___ EXTRACTED INFORMATION ___
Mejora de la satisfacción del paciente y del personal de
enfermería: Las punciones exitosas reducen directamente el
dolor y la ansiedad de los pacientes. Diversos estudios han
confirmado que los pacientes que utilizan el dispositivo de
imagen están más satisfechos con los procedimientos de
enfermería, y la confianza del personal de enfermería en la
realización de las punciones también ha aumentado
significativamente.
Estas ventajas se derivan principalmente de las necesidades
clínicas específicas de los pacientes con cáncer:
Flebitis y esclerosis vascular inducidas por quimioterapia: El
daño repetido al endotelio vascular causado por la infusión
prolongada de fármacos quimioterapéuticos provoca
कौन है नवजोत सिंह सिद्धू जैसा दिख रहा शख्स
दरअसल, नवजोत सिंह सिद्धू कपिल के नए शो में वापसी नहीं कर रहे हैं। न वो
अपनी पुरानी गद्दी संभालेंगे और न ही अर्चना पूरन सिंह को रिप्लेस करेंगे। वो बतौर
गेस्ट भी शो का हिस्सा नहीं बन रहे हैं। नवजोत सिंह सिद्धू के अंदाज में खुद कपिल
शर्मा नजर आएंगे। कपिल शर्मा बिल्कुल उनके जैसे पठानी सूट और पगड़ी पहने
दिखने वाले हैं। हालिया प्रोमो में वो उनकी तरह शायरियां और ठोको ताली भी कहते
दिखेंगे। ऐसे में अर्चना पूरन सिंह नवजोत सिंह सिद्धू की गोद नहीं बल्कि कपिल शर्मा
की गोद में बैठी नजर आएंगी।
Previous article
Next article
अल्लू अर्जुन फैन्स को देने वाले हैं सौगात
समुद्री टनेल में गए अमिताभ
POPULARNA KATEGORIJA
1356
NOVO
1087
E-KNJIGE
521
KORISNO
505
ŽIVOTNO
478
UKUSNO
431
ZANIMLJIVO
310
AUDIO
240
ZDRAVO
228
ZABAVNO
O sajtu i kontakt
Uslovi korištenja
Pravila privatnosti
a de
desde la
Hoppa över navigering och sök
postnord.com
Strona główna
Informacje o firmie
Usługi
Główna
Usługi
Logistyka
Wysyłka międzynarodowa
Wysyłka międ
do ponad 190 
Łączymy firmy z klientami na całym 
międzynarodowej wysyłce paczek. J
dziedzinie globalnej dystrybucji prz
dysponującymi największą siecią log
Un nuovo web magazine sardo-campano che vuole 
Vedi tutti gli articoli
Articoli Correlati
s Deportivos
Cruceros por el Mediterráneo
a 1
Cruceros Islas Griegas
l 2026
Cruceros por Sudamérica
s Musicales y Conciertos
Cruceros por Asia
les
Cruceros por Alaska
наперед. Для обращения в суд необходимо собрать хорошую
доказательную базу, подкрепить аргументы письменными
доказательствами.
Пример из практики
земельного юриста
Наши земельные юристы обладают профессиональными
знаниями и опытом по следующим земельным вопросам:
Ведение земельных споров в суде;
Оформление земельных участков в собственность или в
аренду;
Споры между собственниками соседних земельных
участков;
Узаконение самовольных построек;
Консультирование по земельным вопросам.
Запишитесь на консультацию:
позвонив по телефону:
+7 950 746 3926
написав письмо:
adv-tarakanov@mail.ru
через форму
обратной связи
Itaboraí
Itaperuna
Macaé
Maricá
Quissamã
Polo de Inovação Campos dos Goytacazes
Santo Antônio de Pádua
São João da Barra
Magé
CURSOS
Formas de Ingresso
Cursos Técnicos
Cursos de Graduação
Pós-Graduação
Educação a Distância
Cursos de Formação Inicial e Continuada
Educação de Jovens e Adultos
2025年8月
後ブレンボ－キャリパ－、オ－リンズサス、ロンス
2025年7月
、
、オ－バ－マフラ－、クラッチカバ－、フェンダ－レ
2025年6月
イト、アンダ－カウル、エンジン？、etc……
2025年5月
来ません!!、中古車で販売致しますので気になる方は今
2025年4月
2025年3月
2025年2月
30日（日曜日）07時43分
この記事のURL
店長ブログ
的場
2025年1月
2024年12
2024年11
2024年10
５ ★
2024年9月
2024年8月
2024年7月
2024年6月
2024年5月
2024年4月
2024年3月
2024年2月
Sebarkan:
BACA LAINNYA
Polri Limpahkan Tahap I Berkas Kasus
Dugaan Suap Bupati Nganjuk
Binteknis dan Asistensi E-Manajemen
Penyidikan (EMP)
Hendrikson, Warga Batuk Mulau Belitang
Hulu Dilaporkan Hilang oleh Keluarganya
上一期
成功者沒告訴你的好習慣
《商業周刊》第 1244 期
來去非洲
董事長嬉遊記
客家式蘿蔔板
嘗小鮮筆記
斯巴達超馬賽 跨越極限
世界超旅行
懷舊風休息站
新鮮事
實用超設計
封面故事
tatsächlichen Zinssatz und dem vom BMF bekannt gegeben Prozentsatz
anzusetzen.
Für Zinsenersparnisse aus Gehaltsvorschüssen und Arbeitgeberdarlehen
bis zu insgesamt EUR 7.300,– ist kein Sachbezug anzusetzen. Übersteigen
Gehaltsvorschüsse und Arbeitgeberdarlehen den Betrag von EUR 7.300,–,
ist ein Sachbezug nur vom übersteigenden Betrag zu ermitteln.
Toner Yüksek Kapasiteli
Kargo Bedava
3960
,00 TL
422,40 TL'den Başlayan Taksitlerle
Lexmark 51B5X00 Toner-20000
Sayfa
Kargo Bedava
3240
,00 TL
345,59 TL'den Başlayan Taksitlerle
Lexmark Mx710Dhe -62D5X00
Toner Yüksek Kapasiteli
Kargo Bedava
___
### YOUR INSTRUCTIONS
Count how many lines in the entries contain "personal", then state that number alone.

### RESULT
2